Harriman speaks candidly in the film about the neurodivergence that left him struggling with the weight of academic expectation, and the distance he felt from his father, a formidable figure who was only rarely at home. He credits his wife, who encouraged him to start making photographs in the first place, with helping him to lay some of these ghosts to rest. “I think my wife will say she fell in love with the parts of myself I was ashamed of,” he says, “because when you’re not doing traditionally well at school you are sometimes [made to feel] ashamed of how your mind works. She saw how obsessed I was with film and photography and storytelling, and she was like, ‘Instead of being a fan, maybe you can also have a point of view?’”
Undoubtedly, Harriman has a sharp eye for images that humanise the face of protest. But it’s also his openness and skills as a communicator – he has well over 600k followers on Instagram – that has made him such a compelling voice in the fight for a more equitable future, as well as a lightning-rod for criticism from those seeking to stir up division. The weekend before our call, rioters take to the streets of Southampton, where I live, to protest the murder of teenager Henry Nowak, which prompted Nigel Farage to call for “pure, cold rage” against alleged anti-white bias in UK policing – a frequent rallying point for the far right with no basis in fact.
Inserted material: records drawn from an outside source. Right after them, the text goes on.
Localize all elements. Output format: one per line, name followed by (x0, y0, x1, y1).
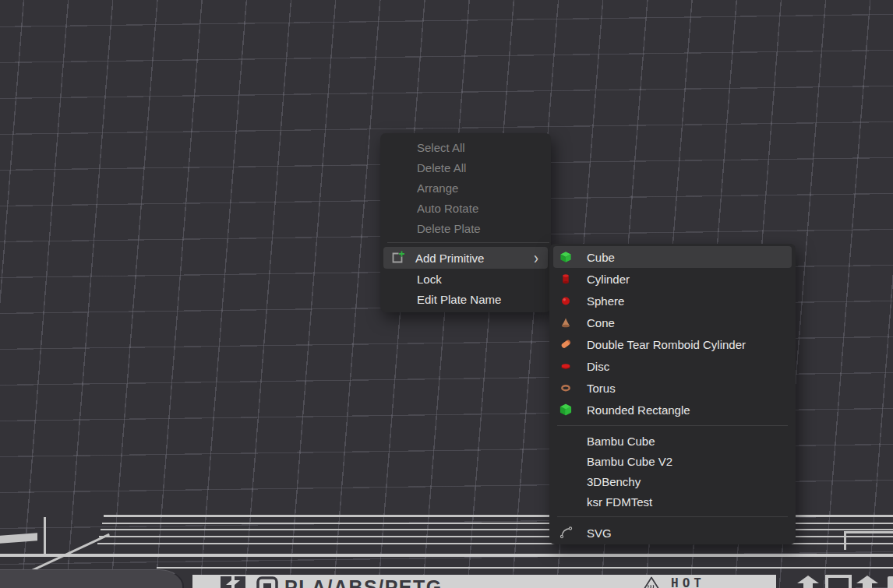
chevron-right-icon: › (534, 249, 538, 267)
menu-item-label: Add Primitive (415, 252, 484, 265)
add-primitive-icon (390, 250, 405, 266)
menu-item-arrange: Arrange (380, 178, 551, 198)
plate-front-arrow-icon (796, 576, 820, 588)
plate-edge-fragment (888, 576, 893, 588)
svg-bezier-icon (559, 526, 573, 541)
double-tear-romboid-cylinder-icon (559, 338, 572, 350)
menu-item-label: Auto Rotate (417, 202, 478, 215)
submenu-item-label: Cylinder (587, 273, 630, 286)
plate-square-marker (825, 575, 852, 588)
submenu-item-label: Cube (587, 251, 615, 264)
menu-item-delete-plate: Delete Plate (380, 218, 551, 238)
menu-item-label: Delete Plate (417, 222, 481, 235)
cylinder-icon (559, 273, 572, 285)
menu-item-select-all: Select All (380, 137, 551, 157)
plate-type-icon (256, 576, 278, 588)
submenu-item-double-tear-romboid-cylinder[interactable]: Double Tear Romboid Cylinder (549, 333, 796, 355)
plate-edge-thick-line (0, 554, 893, 557)
submenu-separator (557, 425, 788, 426)
submenu-item-label: Sphere (587, 294, 624, 308)
submenu-item-label: SVG (587, 526, 612, 540)
plate-label-bar: PLA/ABS/PETG HOT (192, 575, 776, 588)
hot-warning-icon (643, 576, 660, 588)
menu-item-label: Delete All (417, 161, 466, 174)
hot-label: HOT (671, 576, 705, 588)
cone-icon (559, 316, 572, 329)
plate-right-bracket (844, 531, 846, 550)
rounded-rectangle-icon (559, 403, 572, 416)
add-primitive-submenu: Cube Cylinder Sphere (549, 244, 796, 544)
menu-separator (387, 242, 549, 243)
submenu-item-label: Rounded Rectangle (587, 403, 690, 417)
plate-front-highlight (157, 567, 893, 569)
submenu-item-label: ksr FDMTest (587, 495, 652, 509)
submenu-item-3dbenchy[interactable]: 3DBenchy (549, 471, 796, 491)
submenu-item-ksr-fdmtest[interactable]: ksr FDMTest (549, 491, 796, 512)
submenu-item-bambu-cube[interactable]: Bambu Cube (549, 431, 796, 451)
plate-edge-wedge (0, 533, 37, 543)
submenu-item-disc[interactable]: Disc (549, 355, 796, 377)
submenu-separator (557, 516, 788, 517)
submenu-item-label: Double Tear Romboid Cylinder (587, 338, 746, 351)
menu-item-auto-rotate: Auto Rotate (380, 198, 551, 218)
submenu-item-torus[interactable]: Torus (549, 377, 796, 399)
menu-item-label: Lock (417, 273, 442, 286)
torus-icon (559, 382, 572, 394)
menu-item-add-primitive[interactable]: Add Primitive › (383, 247, 548, 269)
viewport-3d-canvas[interactable]: PLA/ABS/PETG HOT Select All Delete All A… (0, 0, 893, 588)
submenu-item-sphere[interactable]: Sphere (549, 290, 796, 312)
menu-item-label: Select All (417, 141, 465, 154)
plate-front-arrow-icon (856, 576, 879, 588)
plate-edge-tick (44, 517, 46, 555)
menu-item-delete-all: Delete All (380, 157, 551, 178)
sphere-icon (559, 294, 572, 307)
plate-context-menu: Select All Delete All Arrange Auto Rotat… (380, 133, 551, 312)
submenu-item-label: Torus (587, 382, 616, 395)
plate-corner-tab (0, 569, 184, 588)
submenu-item-svg[interactable]: SVG (549, 522, 796, 544)
submenu-item-label: Cone (587, 316, 615, 329)
submenu-item-bambu-cube-v2[interactable]: Bambu Cube V2 (549, 451, 796, 471)
menu-item-lock[interactable]: Lock (380, 269, 551, 289)
menu-item-label: Arrange (417, 181, 458, 195)
disc-icon (559, 360, 572, 372)
bambu-logo-icon (221, 576, 247, 588)
submenu-item-cone[interactable]: Cone (549, 312, 796, 333)
plate-material-label: PLA/ABS/PETG (284, 577, 443, 588)
submenu-item-cylinder[interactable]: Cylinder (549, 268, 796, 290)
submenu-item-label: Disc (587, 360, 609, 373)
submenu-item-label: Bambu Cube V2 (587, 455, 672, 468)
submenu-item-label: 3DBenchy (587, 475, 641, 488)
plate-right-bracket (844, 531, 893, 533)
submenu-item-rounded-rectangle[interactable]: Rounded Rectangle (549, 399, 796, 421)
submenu-item-label: Bambu Cube (587, 435, 655, 448)
menu-item-label: Edit Plate Name (417, 293, 501, 306)
submenu-item-cube[interactable]: Cube (553, 246, 792, 268)
cube-icon (559, 251, 572, 263)
menu-item-edit-plate-name[interactable]: Edit Plate Name (380, 289, 551, 309)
Sickeningly, he invoked the name of George Floyd in his diatribe, an obscene distortion of the facts that must have left a sour taste in the mouth of Harriman, who visits Floyd’s community at the end of the film for the anniversary of his death.
“Look, I live in a place of hope,” says Harriman. “Especially now, when we’re all being told to be on these islands of rage. I want people who are scared and angry to look at someone that looks differently to them and see a human being. I don’t know if that is something that Nigel Farage wakes up and thinks he is trying to do. But that’s the path he’s on and, you know, I can’t control that man. What I can do is work on people who might listen to me or [engage with] my art, and recognise that we can be better.”
Shoot the People is out in UK cinemas now.